Provided data:
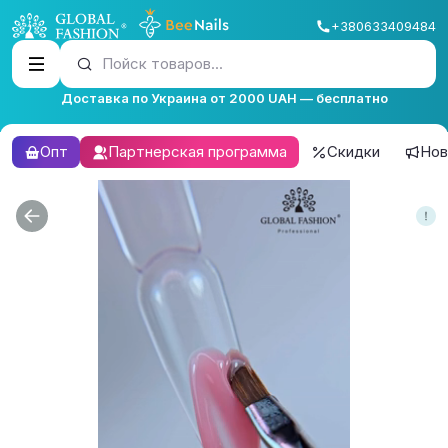
+380633409484
Пойск товаров...
Доставка по Украина от 2000 UAH — бесплатно
Опт
Партнерская программа
Скидки
Нов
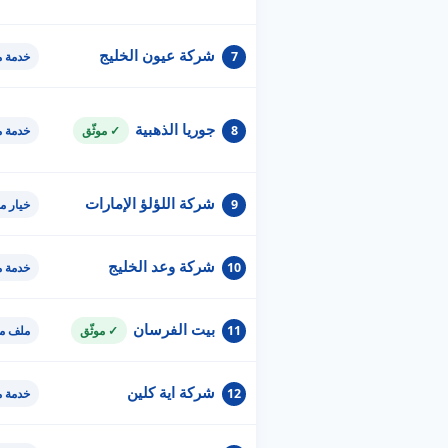
شركة عيون الخليج
7
خدمة 
جوريا الذهبية
8
✓ موثّق
خدمة 
شركة اللؤلؤ الإمارات
9
خيار م
شركة وعد الخليج
10
خدمة 
بيت الفرسان
11
✓ موثّق
ملف مو
شركة اية كلين
12
خدمة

Work item: Set down all entries above again, exactly, without images.

Written answer:
+380633409484
Пойск товаров...
Доставка по Украина от 2000 UAH — бесплатно
Опт
Партнерская программа
Скидки
Нов
شركة عيون الخليج
7
خدمة 
جوريا الذهبية
8
✓ موثّق
خدمة 
شركة اللؤلؤ الإمارات
9
خيار م
شركة وعد الخليج
10
خدمة 
بيت الفرسان
11
✓ موثّق
ملف مو
شركة اية كلين
12
خدمة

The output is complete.